Under current law, that trade-off is scheduled to be phased out by 2014 for
military retirees with more than 20 years of service and a disability rated at
50 percent or higher by the Department of Veterans Affairs.

"We have a responsibility to support the fighting men and women," said Rep. G.
K. Butterfield (D-N.C.). (Alan Campbell - AP)
"We have a responsibility to support the fighting men and women who put their
lives on the line to protect our way of life," Butterfield said in a written
statement. His provision would allow military retirees who served for at least
20 years, and who are rated as both 60 to 90 percent disabled and unemployable,
to collect their full VA disability and military retirement benefits at the same
time beginning Oct. 1, 2009.
That group includes about 30,000 retirees, according to the Congressional Budget
Office, which estimated the cost of the change at $164 million over five years.
Senate Minority Leader Harry M. Reid (D-Nev.) is preparing an amendment that
would match the House provision, said his spokeswoman, Tessa Hafen. Hafen said
Reid, like Butterfield and other lawmakers of both parties, would prefer to
eliminate the offset right away if they could. "The goal is always 100 percent,"
she said.
"He tries for a step at a time." The political jockeying over the issue, known
as "concurrent receipt," has been an annual affair on Capitol Hill in recent
years. Proponents of changing the system argue that disability compensation and
retirement pay address two different issues, and that denying veterans the full
benefit of both shortchanges their service and sacrifice. Other critics say that
some veterans are seeking more than their fair share, and that the issue is more
nuanced than military retirees and their advocates let on.

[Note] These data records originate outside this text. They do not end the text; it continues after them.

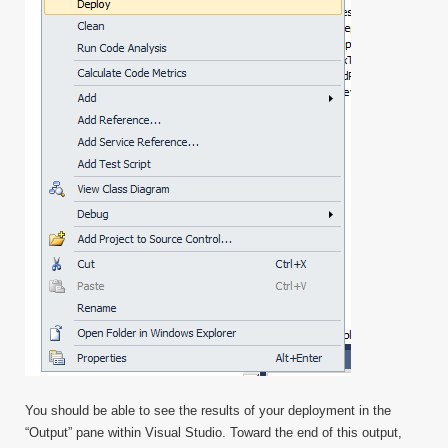
You should be able to see the results of your deployment in the
“Output” pane within Visual Studio. Toward the end of this output,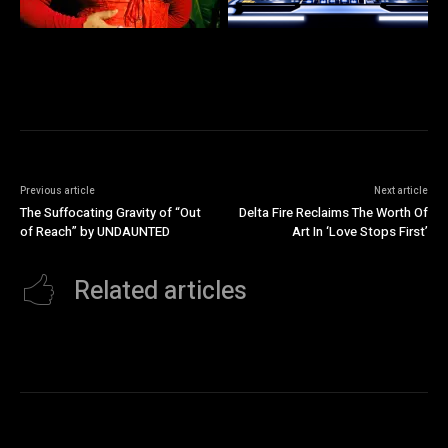
Previous article
Next article
The Suffocating Gravity of “Out
Delta Fire Reclaims The Worth Of
of Reach” by UNDAUNTED
Art In ‘Love Stops First’
Related articles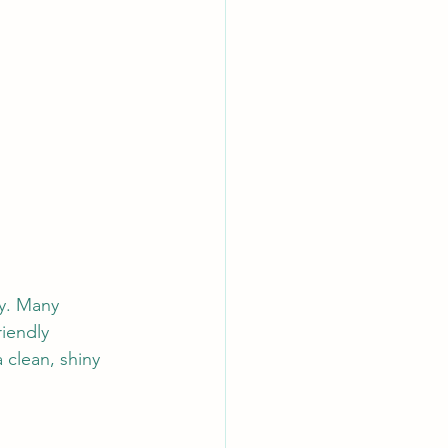
y. Many 
iendly 
clean, shiny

In 2003, lawmakers agreed to eliminate the offset over a 10-year period for
about 200,000 veterans who have 50 percent or higher VA disability ratings and
served for 20 years or more. Last year, Congress decided the most severely
injured among that group, those rated 100 percent disabled by the department,
should not have to wait. They began collecting full disability and retirement
pay in January. But other veterans who say they have similar medical problems
and years of service say that they were left out.
They have formal VA disability ratings as low as 60 percent, but VA doctors say
their service-related health problems render them unemployable. This group, the
target of the new legislation, currently must wait out the 10-year period before
collecting full compensation -- a delay that will cost each an average of $2,400
in 2010, according to the CBO. Win Reither, a co-director of Vetspac, a
political action committee that focuses on veterans' issues, said the proposed
change is a marginal improvement because most benefits of the 10-year phase-out
are already set to take place in the first five years."It's really of very
little benefit to veterans," Reither said.
"There's very little advantage, but, no less, it's a good move because there is
some inequity there." Critics of the proposed change point out that everyone who
would benefit from the provision had to be fit enough to stay in the military
for two decades. Other veterans whose injuries were so severe they had to leave
the military before serving for 20 years can collect disability payments but
will never get retirement pay.
They also note that service members with at least 20 years of service can
collect retirement pay as soon as they retire, often in their late thirties or
early forties. In this way, they say, the system compensates retirees for the
wear and tear of a strenuous military career. Private-sector retirees often must
wait until their late fifties or early sixties to begin collecting benefits.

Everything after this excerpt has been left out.